Hampshire Register of Probate,David Sullivan, who won the primary, is now the DA in waiting. Sullivan told Boston Globe columnist Kevin Cullen “I’ll take a look at this case, and I’m going to do justice.”
The law enforcement officials who worked on the Phoebe Prince case feel that because Sullivan has so much experience as a defense attorney, and not as a prosecutor, that the defense side will have a more powerful influence over him during the Phoebe Prince case.
During the pre-trial hearings last month, following Sullivan’s success in the primary, prosecutors were pushing for the trial to take place in December while the defense lawyers were looking for a delay hoping for Sullivan to take over.
It now seems that the trial will not take place until after the New Year but Dave Sullivan insists that the speculation surrounding his possible performance or involvement in the case is just that, speculation.

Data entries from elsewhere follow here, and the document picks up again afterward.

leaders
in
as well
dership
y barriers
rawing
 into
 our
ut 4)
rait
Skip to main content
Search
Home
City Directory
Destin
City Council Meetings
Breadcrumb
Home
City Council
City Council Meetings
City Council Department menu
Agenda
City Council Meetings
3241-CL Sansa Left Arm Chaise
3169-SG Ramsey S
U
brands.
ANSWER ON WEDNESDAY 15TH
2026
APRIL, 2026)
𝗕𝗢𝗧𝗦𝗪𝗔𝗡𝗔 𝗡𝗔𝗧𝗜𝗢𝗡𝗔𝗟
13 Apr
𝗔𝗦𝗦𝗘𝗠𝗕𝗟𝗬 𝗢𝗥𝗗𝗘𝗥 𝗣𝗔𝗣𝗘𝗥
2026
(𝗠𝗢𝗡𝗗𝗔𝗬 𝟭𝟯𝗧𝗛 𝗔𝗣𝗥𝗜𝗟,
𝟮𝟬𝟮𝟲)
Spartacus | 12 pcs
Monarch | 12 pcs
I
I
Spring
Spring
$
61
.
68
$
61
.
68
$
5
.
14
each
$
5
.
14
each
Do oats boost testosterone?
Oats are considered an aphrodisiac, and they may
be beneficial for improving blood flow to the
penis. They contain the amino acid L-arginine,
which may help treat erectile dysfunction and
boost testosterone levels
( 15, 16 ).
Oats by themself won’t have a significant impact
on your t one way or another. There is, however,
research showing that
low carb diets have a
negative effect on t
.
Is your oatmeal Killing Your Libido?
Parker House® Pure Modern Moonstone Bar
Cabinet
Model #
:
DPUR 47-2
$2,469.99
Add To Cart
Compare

Speaking to the Boston Globe he said “I haven’t even been elected yet. I don’t take over until January. And I don’t know who will stay or go in the office. People are jumping to conclusions.’’ He said that first order of business when he enters office will be staffing and all of Scheibel’s staff will be invited to reapply.

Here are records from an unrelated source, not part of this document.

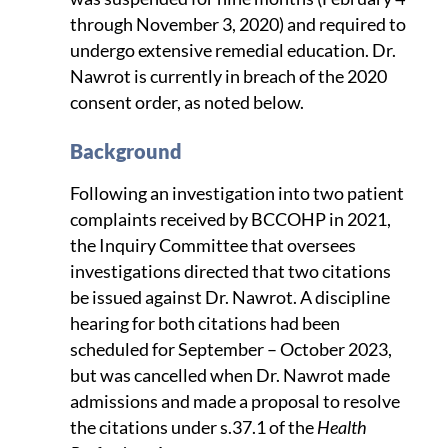
through November 3, 2020) and required to
undergo extensive remedial education. Dr.
Nawrot is currently in breach of the 2020
consent order, as noted below.
Background
Following an investigation into two patient
complaints received by BCCOHP in 2021,
the Inquiry Committee that oversees
investigations directed that two citations
be issued against Dr. Nawrot. A discipline
hearing for both citations had been
scheduled for September – October 2023,
but was cancelled when Dr. Nawrot made
admissions and made a proposal to resolve
the citations under s.37.1 of the
Health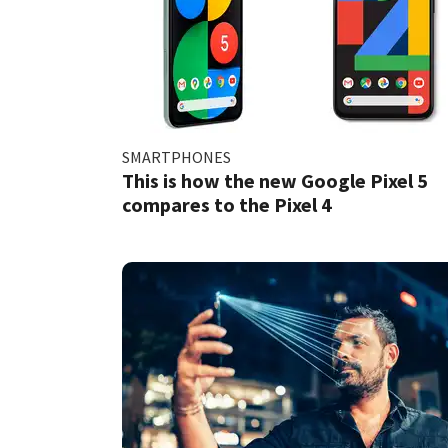
SMARTPHONES
This is how the new Google Pixel 5
compares to the Pixel 4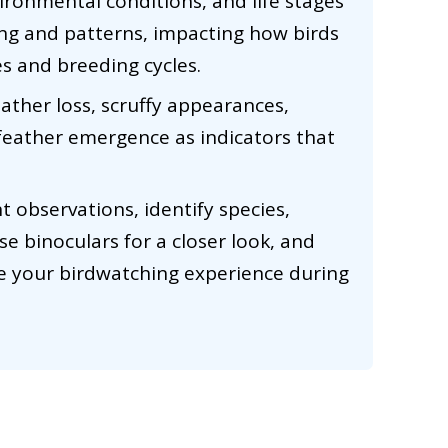
vironmental conditions, and life stages
ming and patterns, impacting how birds
s and breeding cycles.
eather loss, scruffy appearances,
feather emergence as indicators that
 observations, identify species,
se binoculars for a closer look, and
e your birdwatching experience during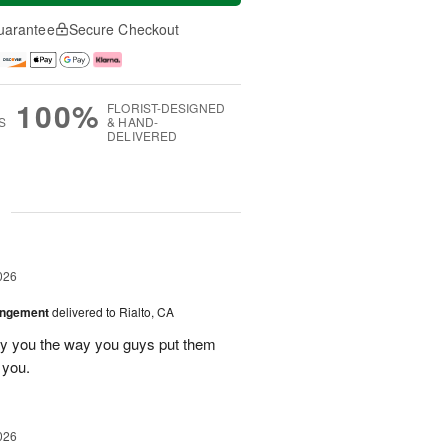
uarantee
Secure Checkout
100%
FLORIST-DESIGNED
S
& HAND-
DELIVERED
g
026
angement
delivered to Rialto, CA
ay you the way you guys put them
 you.
026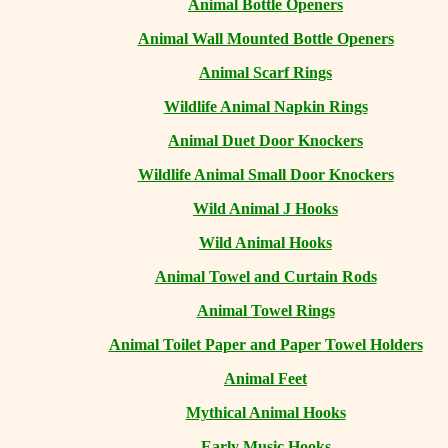
Animal Bottle Openers
Animal Wall Mounted Bottle Openers
Animal Scarf Rings
Wildlife Animal Napkin Rings
Animal Duet Door Knockers
Wildlife Animal Small Door Knockers
Wild Animal J Hooks
Wild Animal Hooks
Animal Towel and Curtain Rods
Animal Towel Rings
Animal Toilet Paper and Paper Towel Holders
Animal Feet
Mythical Animal Hooks
Early Music Hooks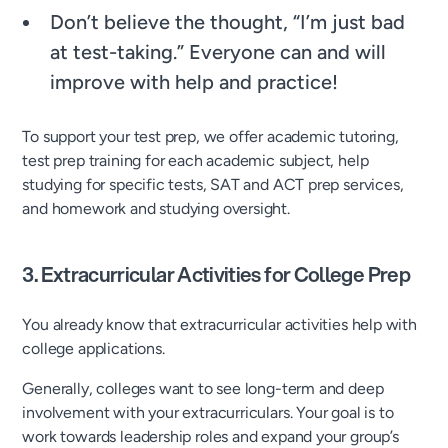
Don’t believe the thought, “I’m just bad
at test-taking.” Everyone can and will
improve with help and practice!
To support your test prep, we offer academic tutoring,
test prep training for each academic subject, help
studying for specific tests, SAT and ACT prep services,
and homework and studying oversight.
3. Extracurricular Activities for College Prep
You already know that extracurricular activities help with
college applications.
Generally, colleges want to see long-term and deep
involvement with your extracurriculars. Your goal is to
work towards leadership roles and expand your group’s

He continued “Defense counsel, of course they supported me...I was a defense attorney for 16 years. I was president of the [Hampshire County] bar association. But I’m not going to take a dive on any case, for anybody.’’
He admitted that he has not even begun to review the cases which he might inherit in January but he also understands why there is so much speculation over Phoebe Prince’s case.
“That case is high profile...We’ll put a good prosecutor on it,” said Sullivan.
It is expected that the trial will take place in the beginning of 2011, a year after the 15-year-old, Phoebe Prince was driven to suicide.
The six teens, two boys and four girls, aged between 16 and 18, face a different mix of felony charges that include statutory rape, violation of civil rights with bodily injury, harassment, stalking and disturbing a school assembly.